What It Means to Follow Christ

John W. Vest
Associate Pastor, Fourth Presbyterian Church

Psalm 23
Acts 9:36–43

God is love, and those who remain in love remain in God and God remains in them.

1 John 4:16b (CEB)


Eleven days ago violent storms ripped through many parts of our country. I remember seeing a news report about a massive tornado in northern Arkansas that completely destroyed, among other buildings and homes, a church. No one was injured, but I couldn’t help wondering what to make of an “act of God” that leveled a “house of God.”

On Monday of this week, a pair of homemade bombs exploded near the finish line of the Boston Marathon, killing three people—one of whom was an eight-year-old boy—and injuring more than 150. By Thursday two suspects had been identified. After violent chases, shootouts, and a manhunt that shut down Boston for most of the day on Friday, one suspect is dead and the other is in custody.

This week it was reported that Chicago has already suffered 100 homicides since the beginning of the year.

Heavy rains on Wednesday and Thursday night in the Chicago metropolitan area resulted in massive flooding and have caused extensive damage to roads and homes.
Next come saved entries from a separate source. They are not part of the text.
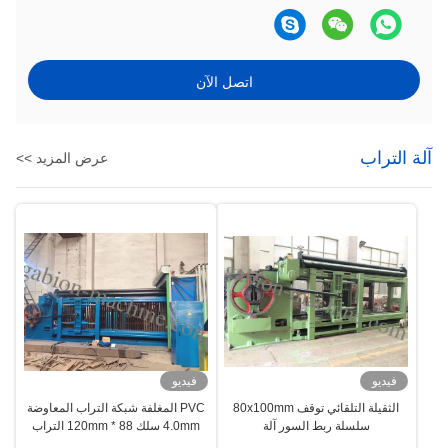
اتصل الآن
آلة التراب
عرض المزيد >>
فيديو
فيديو
الثقيلة التلقائي توقف 80x100mm
PVC المغلفة شبكة التراب المعاوضة
سلسلة ربط السور آلة
4.0mm سلك 88 * 120mm التراب
فراش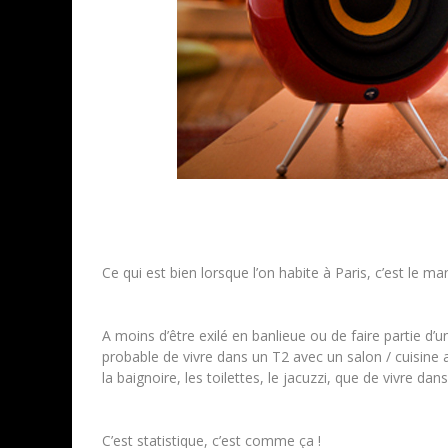
Ce qui est bien lorsque l’on habite à Paris, c’est le m
A moins d’être exilé en banlieue ou de faire partie d’
probable de vivre dans un T2 avec un salon / cuisine 
la baignoire, les toilettes, le jacuzzi, que de vivre d
C’est statistique, c’est comme ça !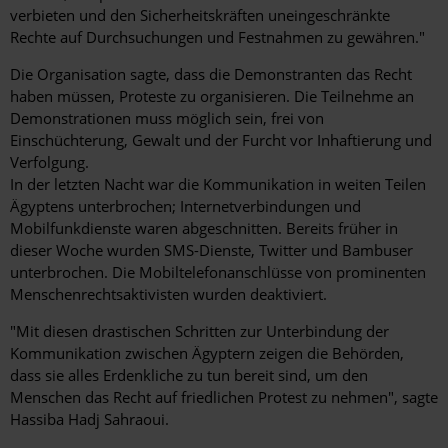
verbieten und den Sicherheitskräften uneingeschränkte
Rechte auf Durchsuchungen und Festnahmen zu gewähren."
Die Organisation sagte, dass die Demonstranten das Recht
haben müssen, Proteste zu organisieren. Die Teilnehme an
Demonstrationen muss möglich sein, frei von
Einschüchterung, Gewalt und der Furcht vor Inhaftierung und
Verfolgung.
In der letzten Nacht war die Kommunikation in weiten Teilen
Ägyptens unterbrochen; Internetverbindungen und
Mobilfunkdienste waren abgeschnitten. Bereits früher in
dieser Woche wurden SMS-Dienste, Twitter und Bambuser
unterbrochen. Die Mobiltelefonanschlüsse von prominenten
Menschenrechtsaktivisten wurden deaktiviert.
"Mit diesen drastischen Schritten zur Unterbindung der
Kommunikation zwischen Ägyptern zeigen die Behörden,
dass sie alles Erdenkliche zu tun bereit sind, um den
Menschen das Recht auf friedlichen Protest zu nehmen", sagte
Hassiba Hadj Sahraoui.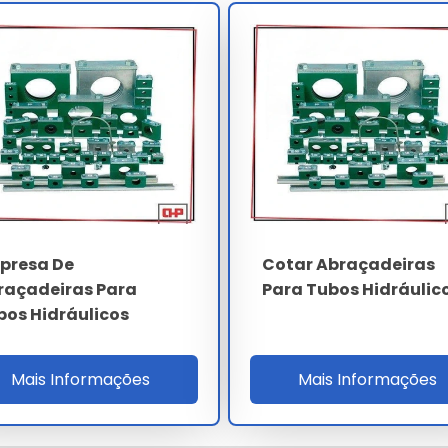
para mangueira hidráulica
leva em conta a complexidade
hamos com propostas personalizadas para garantir o melhor
eira Para Mangueira Hidráulica
 realize a aquisição através de canais oficiais e fornecedores
e completo na escolha do preço abraçadeira para mangueira
presa De
Cotar Abraçadeiras
raçadeiras Para
Para Tubos Hidráulic
bos Hidráulicos
eira para mangueira hidráulica em nossa
Mais Informações
Mais Informações
garantindo performance superior às alternativas comuns.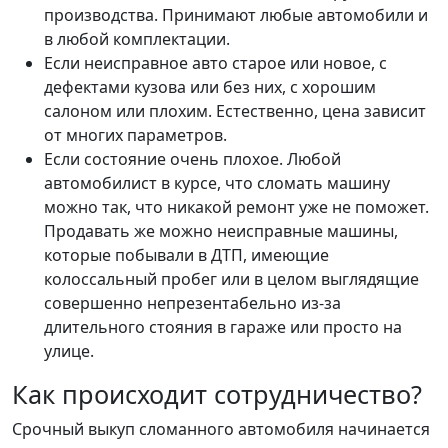
производства. Принимают любые автомобили и
в любой комплектации.
Если неисправное авто старое или новое, с
дефектами кузова или без них, с хорошим
салоном или плохим. Естественно, цена зависит
от многих параметров.
Если состояние очень плохое. Любой
автомобилист в курсе, что сломать машину
можно так, что никакой ремонт уже не поможет.
Продавать же можно неисправные машины,
которые побывали в ДТП, имеющие
колоссальный пробег или в целом выглядящие
совершенно непрезентабельно из-за
длительного стояния в гараже или просто на
улице.
Как происходит сотрудничество?
Срочный выкуп сломанного автомобиля начинается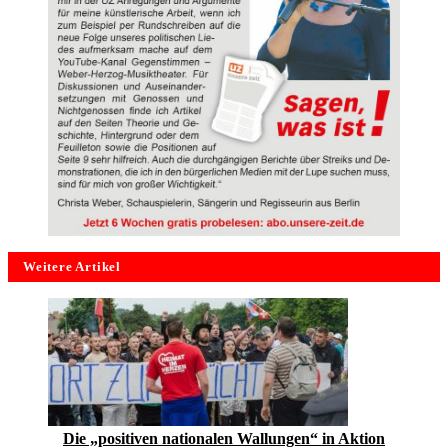
Weitere Artikel
Die „positiven nationalen Wallungen“ in Aktion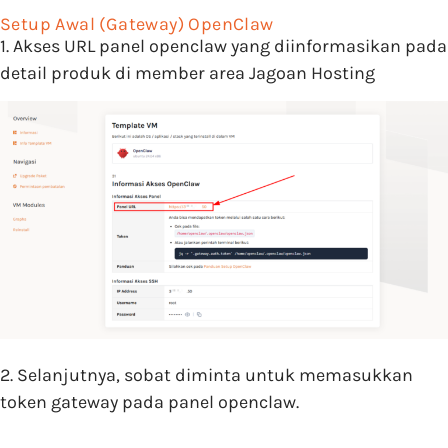
Setup Awal (Gateway) OpenClaw
1. Akses URL panel openclaw yang diinformasikan pada
detail produk di member area Jagoan Hosting
2. Selanjutnya, sobat diminta untuk memasukkan
token gateway pada panel openclaw.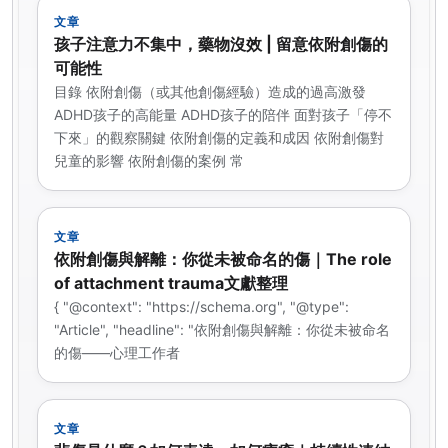
文章
孩子注意力不集中，藥物沒效 | 留意依附創傷的
可能性
目錄 依附創傷（或其他創傷經驗）造成的過高激發
ADHD孩子的高能量 ADHD孩子的陪伴 面對孩子「停不
下來」的觀察關鍵 依附創傷的定義和成因 依附創傷對
兒童的影響 依附創傷的案例 常
文章
依附創傷與解離：你從未被命名的傷｜The role
of attachment trauma文獻整理
{ "@context": "https://schema.org", "@type":
"Article", "headline": "依附創傷與解離：你從未被命名
的傷——心理工作者
文章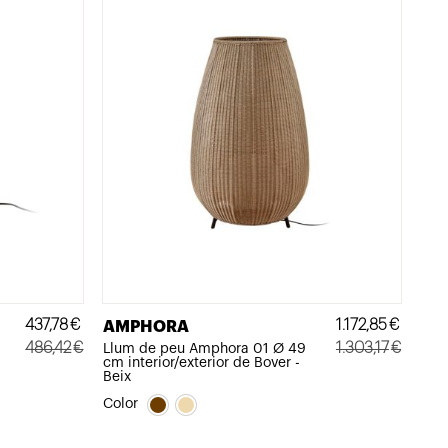
437,78
€
1.172,85
€
AMPHORA
486,42
€
1.303,17
€
Llum de peu Amphora 01 Ø 49
cm interior/exterior de Bover -
El
El
El
El
Beix
preu
preu
preu
preu
Color
original
actual
original
actual
era:
és:
era:
és: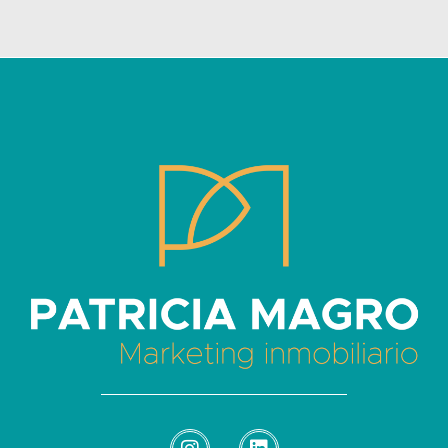
Patricia Magro - Comunicación y marketing inmobiliario
Aunque nunca me callo, guardo un par de secretos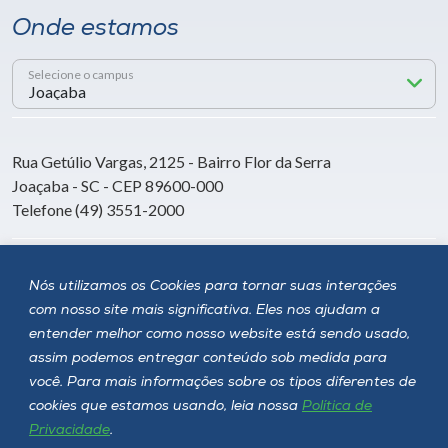
Onde estamos
Selecione o campus
Rua Getúlio Vargas, 2125 - Bairro Flor da Serra
Joaçaba - SC - CEP 89600-000
Telefone (49) 3551-2000
Siga a Unoesc
Nós utilizamos os Cookies para tornar suas interações
com nosso site mais significativa. Eles nos ajudam a
entender melhor como nosso website está sendo usado,
assim podemos entregar conteúdo sob medida para
você. Para mais informações sobre os tipos diferentes de
cookies que estamos usando, leia nossa
Política de
Privacidade
.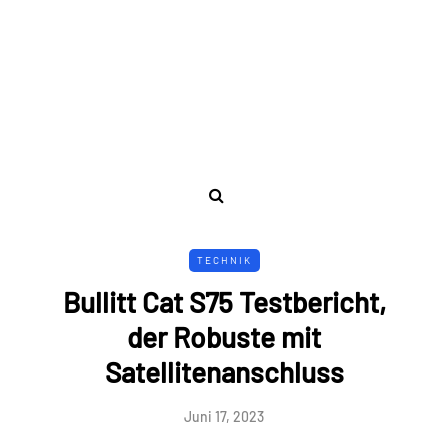
TECHNIK
Bullitt Cat S75 Testbericht,
der Robuste mit
Satellitenanschluss
Juni 17, 2023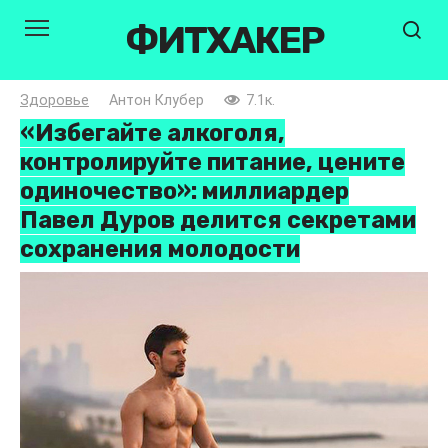
Перейти
ФИТХАКЕР
к
контенту
Здоровье
Антон Клубер
7.1к.
«Избегайте алкоголя,
контролируйте питание, цените
одиночество»: миллиардер
Павел Дуров делится секретами
сохранения молодости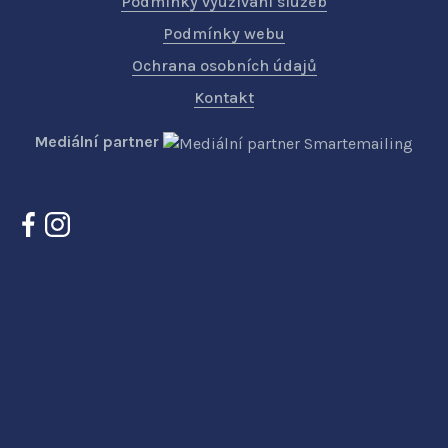
Podmínky využívání služeb
Podmínky webu
Ochrana osobních údajů
Kontakt
Mediální partner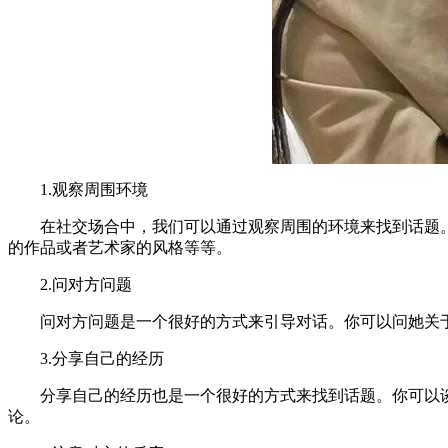
1.观察周围环境
在社交场合中，我们可以通过观察周围的环境来找到话题
的作品或者艺术家的风格等等。
2.问对方问题
问对方问题是一个很好的方式来引导对话。你可以问她关
3.分享自己的经历
分享自己的经历也是一个很好的方式来找到话题。你可以
论。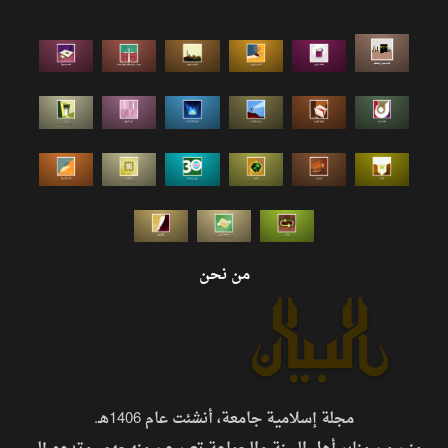
من نحن
مجلة إسلامية جامعة، أنشئت عام 1406هـ.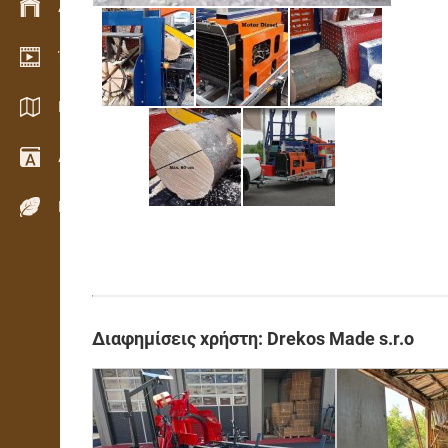
Διαχείριση αποθεμάτων
Έκθεση βίντεο
Κατάλογοι / Μπροσούρες
Λεξικό
Είδη ξύλου
Διαφημίσεις χρήστη: Drekos Made s.r.o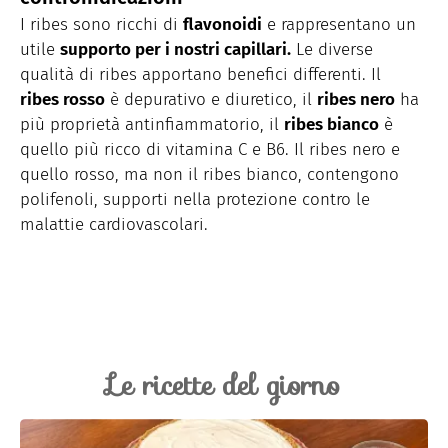
I ribes sono ricchi di
flavonoidi
e rappresentano un
utile
supporto per i nostri capillari.
Le diverse
qualità di ribes apportano benefici differenti. Il
ribes rosso
è depurativo e diuretico, il
ribes nero
ha
più proprietà antinfiammatorio, il
ribes bianco
è
quello più ricco di vitamina C e B6. Il ribes nero e
quello rosso, ma non il ribes bianco, contengono
polifenoli, supporti nella protezione contro le
malattie cardiovascolari.
Le ricette del giorno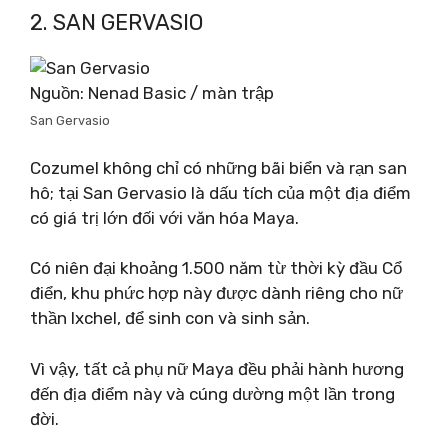
2. SAN GERVASIO
Nguồn: Nenad Basic / màn trập
San Gervasio
Cozumel không chỉ có những bãi biển và rạn san
hô; tại San Gervasio là dấu tích của một địa điểm
có giá trị lớn đối với văn hóa Maya.
Có niên đại khoảng 1.500 năm từ thời kỳ đầu Cổ
điển, khu phức hợp này được dành riêng cho nữ
thần Ixchel, để sinh con và sinh sản.
Vì vậy, tất cả phụ nữ Maya đều phải hành hương
đến địa điểm này và cúng dường một lần trong
đời.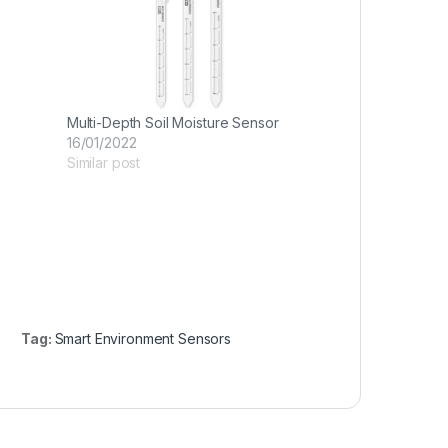
Multi-Depth Soil Moisture Sensor
16/01/2022
Similar post
Tag:
Smart Environment Sensors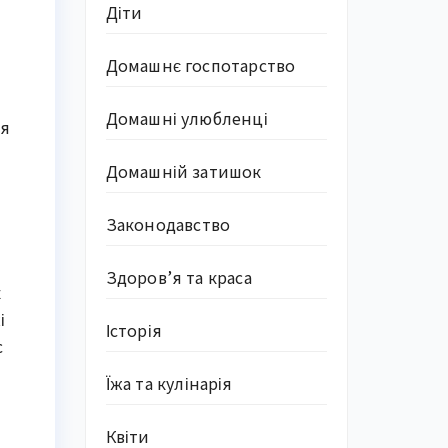
Діти
Домашнє госпотарство
Домашні улюбленці
я 
Домашній затишок
Законодавство
Здоров’я та краса
 
 
Історія
 
Їжа та кулінарія
Квіти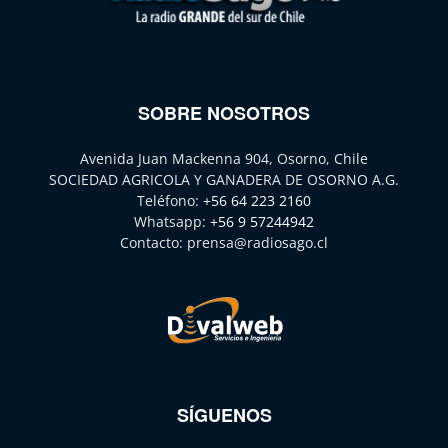
SOBRE NOSOTROS
Avenida Juan Mackenna 904, Osorno, Chile
SOCIEDAD AGRICOLA Y GANADERA DE OSORNO A.G.
Teléfono:
+56 64 223 2160
Whatsapp:
+56 9 57244942
Contacto:
prensa@radiosago.cl
SÍGUENOS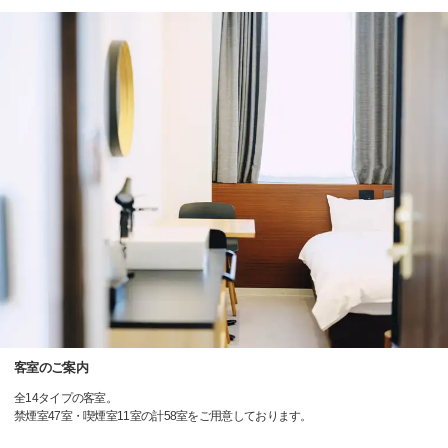
客室のご案内
全14タイプの客室。
禁煙室47室・喫煙室11室の計58室をご用意しております。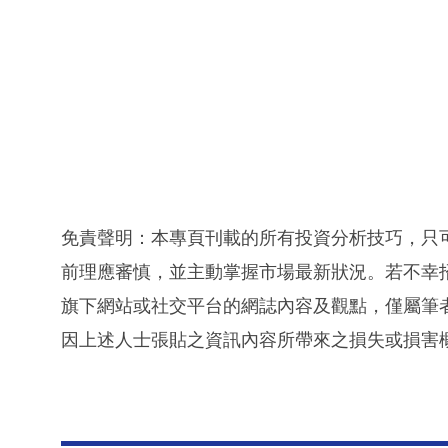
免責聲明：本專頁刊載的所有投資分析技巧，只
前理應審慎，並主動掌握市場最新狀況。若不幸
旗下網站或社交平台的網誌內容及觀點，僅屬筆
因上述人士張貼之資訊內容所帶來之損失或損害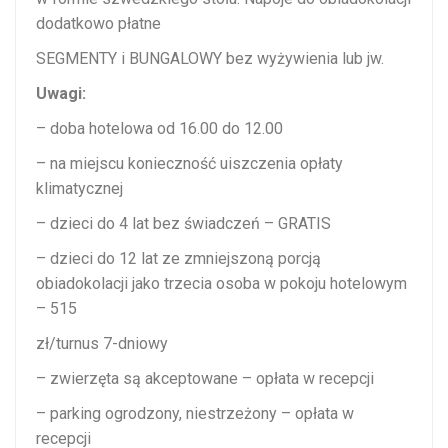
dodatkowo płatne
SEGMENTY i BUNGALOWY bez wyżywienia lub jw.
Uwagi:
– doba hotelowa od 16.00 do 12.00
– na miejscu konieczność uiszczenia opłaty
klimatycznej
– dzieci do 4 lat bez świadczeń – GRATIS
– dzieci do 12 lat ze zmniejszoną porcją
obiadokolacji jako trzecia osoba w pokoju hotelowym
– 515
zł/turnus 7-dniowy
– zwierzęta są akceptowane – opłata w recepcji
– parking ogrodzony, niestrzeżony – opłata w
recepcji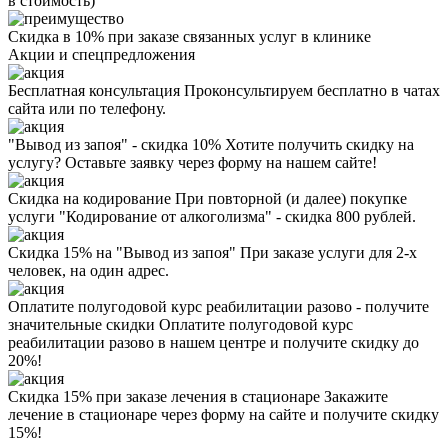
в стоимость)
Скидка в 10% при заказе связанных услуг в клинике
Акции
и спецпредложения
Бесплатная консультация
Проконсультируем бесплатно в чатах
сайта или по телефону.
"Вывод из запоя" - скидка 10%
Хотите получить скидку на
услугу? Оставьте заявку через форму на нашем сайте!
Скидка на кодирование
При повторной (и далее) покупке
услуги "Кодирование от алкоголизма" - скидка 800 рублей.
Скидка 15% на "Вывод из запоя"
При заказе услуги для 2-х
человек, на один адрес.
Оплатите полугодовой курс реабилитации разово - получите
значительные скидки
Оплатите полугодовой курс
реабилитации разово в нашем центре и получите скидку до
20%!
Скидка 15% при заказе лечения в стационаре
Закажите
лечение в стационаре через форму на сайте и получите скидку
15%!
Meanwhile in the small town of West, Texas, an enormous explosion at a fertilizer plant destroyed more than fifty homes, injured more than 200 people, and killed at least fourteen—most of whom were first responders trying to help.

Yesterday a large earthquake struck southwestern China, killing at least 180 and injuring more than 11,000.

And these are just the headlines. Who knows how much more suffering has taken place at the same time as these events? Whatever that total may be, between so-called “acts of God,” acts of human depravity, and perhaps simply tragic accidents, it has been a devastating two weeks.

For the theologically minded, weeks such as these beg questions of divine providence and sovereignty. Where is our all-loving and omnipotent God in the midst of such sustained suffering, death, and devastation? Is God asleep at the controls? Does divine sovereignty implicate God as the cause—direct or indirect—of these tragedies? Is it too much to expect God to hear our cries in the way God is said to have heard the cries of God’s people in a variety of biblical stories? Is it too much to expect God to intervene in our history in the same way God is said to have intervened in numerous stories of the Bible?

In this season of Easter, during which we celebrate what Christians have for nearly two millennia considered God’s greatest intervention into human history, is it too much to expect—or at least hope for—some modern-day miracles?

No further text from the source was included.